Palestinian Authority media repeatedly gives credence to Eid’s reports of an atmosphere of terror in Gaza. Official Palestinian news agency WAFA has told of Fatah activists being placed under house arrest by Hamas from the early days of the Israeli operation. Fatah’s official Facebook page reported shots being fired at the legs of Fatah members, including the bodyguards of Fatah official Abdullah Ifranji. When PA Health Minister Jawad Awwad visited Gaza one week into the operation to survey the city’s hospitals, his vehicle was pelted with stones; Hamas official Moussa Abu Marzouk condemned the attack as “inappropriate.”
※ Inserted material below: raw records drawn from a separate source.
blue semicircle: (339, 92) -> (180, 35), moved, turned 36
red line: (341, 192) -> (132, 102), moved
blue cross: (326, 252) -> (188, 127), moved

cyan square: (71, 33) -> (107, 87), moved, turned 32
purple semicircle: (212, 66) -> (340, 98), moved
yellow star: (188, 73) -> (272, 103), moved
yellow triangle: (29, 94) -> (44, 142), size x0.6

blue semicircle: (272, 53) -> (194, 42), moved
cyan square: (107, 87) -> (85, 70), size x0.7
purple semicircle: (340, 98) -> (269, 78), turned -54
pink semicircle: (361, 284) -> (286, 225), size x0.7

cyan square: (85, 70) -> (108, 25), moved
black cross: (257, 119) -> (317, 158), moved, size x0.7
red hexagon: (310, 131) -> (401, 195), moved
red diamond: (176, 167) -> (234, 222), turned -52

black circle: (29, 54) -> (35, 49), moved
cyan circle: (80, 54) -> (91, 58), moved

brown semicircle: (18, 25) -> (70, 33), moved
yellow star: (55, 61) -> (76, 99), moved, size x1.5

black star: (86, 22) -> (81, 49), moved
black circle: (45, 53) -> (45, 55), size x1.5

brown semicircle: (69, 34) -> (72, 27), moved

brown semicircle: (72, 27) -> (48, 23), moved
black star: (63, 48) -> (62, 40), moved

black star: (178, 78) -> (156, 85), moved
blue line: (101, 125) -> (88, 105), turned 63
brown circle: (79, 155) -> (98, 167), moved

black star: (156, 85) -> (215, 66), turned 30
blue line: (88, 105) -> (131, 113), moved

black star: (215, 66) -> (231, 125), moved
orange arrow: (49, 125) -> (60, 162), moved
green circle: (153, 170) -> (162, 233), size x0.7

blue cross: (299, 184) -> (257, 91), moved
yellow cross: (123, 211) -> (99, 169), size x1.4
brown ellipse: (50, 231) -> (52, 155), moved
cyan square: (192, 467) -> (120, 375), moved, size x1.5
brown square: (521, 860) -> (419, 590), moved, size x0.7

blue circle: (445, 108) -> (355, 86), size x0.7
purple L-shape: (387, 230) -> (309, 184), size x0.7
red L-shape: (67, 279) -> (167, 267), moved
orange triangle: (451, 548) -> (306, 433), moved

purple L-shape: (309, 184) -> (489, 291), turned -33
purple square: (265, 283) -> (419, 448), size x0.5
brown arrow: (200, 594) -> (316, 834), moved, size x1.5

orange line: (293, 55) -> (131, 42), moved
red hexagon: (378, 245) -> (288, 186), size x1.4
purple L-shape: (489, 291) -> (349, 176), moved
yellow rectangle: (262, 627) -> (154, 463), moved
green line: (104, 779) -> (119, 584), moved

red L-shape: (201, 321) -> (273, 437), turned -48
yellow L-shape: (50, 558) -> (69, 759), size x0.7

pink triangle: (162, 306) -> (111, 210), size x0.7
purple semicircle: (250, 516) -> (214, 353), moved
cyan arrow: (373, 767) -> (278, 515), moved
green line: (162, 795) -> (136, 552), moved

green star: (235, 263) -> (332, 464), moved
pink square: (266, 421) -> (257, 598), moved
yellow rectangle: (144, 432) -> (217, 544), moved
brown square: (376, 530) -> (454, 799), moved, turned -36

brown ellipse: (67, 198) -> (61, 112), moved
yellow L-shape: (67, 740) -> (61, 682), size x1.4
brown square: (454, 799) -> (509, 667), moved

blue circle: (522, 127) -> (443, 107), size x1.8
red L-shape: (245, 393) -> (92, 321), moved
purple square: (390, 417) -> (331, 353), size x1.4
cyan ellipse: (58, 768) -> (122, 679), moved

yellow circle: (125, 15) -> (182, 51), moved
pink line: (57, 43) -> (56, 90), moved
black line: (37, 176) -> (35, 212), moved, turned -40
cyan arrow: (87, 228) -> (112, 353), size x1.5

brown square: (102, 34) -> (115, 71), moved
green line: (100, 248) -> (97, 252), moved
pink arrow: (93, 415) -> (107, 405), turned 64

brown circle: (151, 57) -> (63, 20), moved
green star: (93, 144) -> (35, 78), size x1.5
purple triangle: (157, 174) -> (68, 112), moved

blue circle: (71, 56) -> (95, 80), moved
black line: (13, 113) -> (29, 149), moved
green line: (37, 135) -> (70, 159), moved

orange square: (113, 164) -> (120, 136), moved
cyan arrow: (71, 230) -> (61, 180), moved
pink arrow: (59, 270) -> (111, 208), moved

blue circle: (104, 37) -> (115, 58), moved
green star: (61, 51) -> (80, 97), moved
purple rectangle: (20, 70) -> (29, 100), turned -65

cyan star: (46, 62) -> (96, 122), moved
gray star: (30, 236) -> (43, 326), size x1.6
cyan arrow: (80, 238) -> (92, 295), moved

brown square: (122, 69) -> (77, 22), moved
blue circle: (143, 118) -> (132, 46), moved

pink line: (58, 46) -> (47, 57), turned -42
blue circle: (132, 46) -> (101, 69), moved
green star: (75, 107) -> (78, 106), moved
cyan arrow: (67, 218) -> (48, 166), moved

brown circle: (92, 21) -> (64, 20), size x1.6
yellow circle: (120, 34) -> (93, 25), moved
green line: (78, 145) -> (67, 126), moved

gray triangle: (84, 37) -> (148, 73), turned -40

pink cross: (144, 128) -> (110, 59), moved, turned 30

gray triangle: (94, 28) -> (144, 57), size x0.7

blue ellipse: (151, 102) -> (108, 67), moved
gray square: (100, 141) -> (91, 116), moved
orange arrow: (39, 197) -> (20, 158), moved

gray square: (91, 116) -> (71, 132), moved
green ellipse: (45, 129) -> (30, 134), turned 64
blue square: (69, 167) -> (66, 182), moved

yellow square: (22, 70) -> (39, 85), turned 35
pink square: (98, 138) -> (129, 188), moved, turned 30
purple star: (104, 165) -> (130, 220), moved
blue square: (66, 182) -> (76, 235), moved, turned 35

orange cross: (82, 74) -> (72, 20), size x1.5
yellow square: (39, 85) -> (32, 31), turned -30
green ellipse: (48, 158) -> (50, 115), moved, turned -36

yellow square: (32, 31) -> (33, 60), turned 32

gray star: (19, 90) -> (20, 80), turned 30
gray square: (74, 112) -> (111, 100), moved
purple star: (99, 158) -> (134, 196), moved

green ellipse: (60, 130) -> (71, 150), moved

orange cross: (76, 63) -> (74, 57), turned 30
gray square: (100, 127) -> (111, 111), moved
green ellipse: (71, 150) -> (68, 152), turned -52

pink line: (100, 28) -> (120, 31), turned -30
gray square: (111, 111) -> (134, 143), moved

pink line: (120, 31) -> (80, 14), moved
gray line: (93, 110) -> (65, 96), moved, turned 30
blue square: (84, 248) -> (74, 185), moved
But Mkheimer Abusada, a political science professor at Gaza’s Al-Azhar University, said that anti-Hamas demonstrations were unlikely to emerge in a society which largely regards Israel as the main cause of its suffering.

“Even if there’s anger at Hamas, people are mostly angry at Israel,” Abusada told The Times of Israel in a phone conversation from Gaza. “Hamas may bear responsibility for the war, but it’s Israel which is destroying homes and killing civilians.” (Of almost 2,000 deaths reported by health officials in the Hamas-run Strip, Israel says 750-1,000 are Hamas and other gunmen.)

A Hamas security officers checks IDs after stopping a car at a checkpoint on the outskirts of the border between Rafah and Israel to prevent Palestinian collaborators from escaping into Israel, April 15, 2013 (Abed Rahim Khatib/Flash90)
A Hamas security officers checks IDs after stopping a car at a checkpoint on the outskirts of the border between Rafah and Israel to prevent Palestinian collaborators from escaping into Israel, April 15, 2013 (Abed Rahim Khatib/Flash90)

The IDF has closely followed indications on Gaza’s streets of civil unrest, with some military observers speaking of preliminary signs of mounting popular criticism of the Islamist government as residents return to their destroyed homes. But when, last Friday, one large demonstration did take place in Gaza, it was organized by Hamas.

Hamas and other armed factions in Gaza have launched over 3,000 rockets and mortar shells into Israel during Operation Protective Edge, many of them from densely populated areas. Israeli Prime Minister Benjamin Netanyahu has charged Hamas with using the civilian population in Gaza as “human shields” — firing rockets and building tunnels from residential areas, providing Gazans with no protection, and sometimes even urging civilians to remain in fighting zones despite IDF warnings — while Hamas’s leadership has taken to hiding in underground tunnels. But Abusada indicated that Gazans viewed themselves as victims of Israel, not Hamas.

“I’m surprised at the Israeli hypothesis that people would demonstrate against Hamas,” Abusada said, adding that he was unaware of Hamas intimidating civilians against demonstrating.

The Fatah-Hamas unity government created in early June, as well as the cross-faction Palestinian delegation sent to Cairo to negotiate the ceasefire, gave Palestinians in Gaza the sense that true reconciliation is underway, he said.

“There have been recent attempts to solve the dispute between Fatah and Hamas,” Abusada said. “But let’s be realistic. Even granted that Palestinian politicians have no answer for the problems facing Palestinians, who [else] are the people of Gaza meant to trust? The Arab governments which have forsaken them? Israel, which kills their children and destroys their homes? Ultimately, they have no choice but to place their trust with the political leadership.”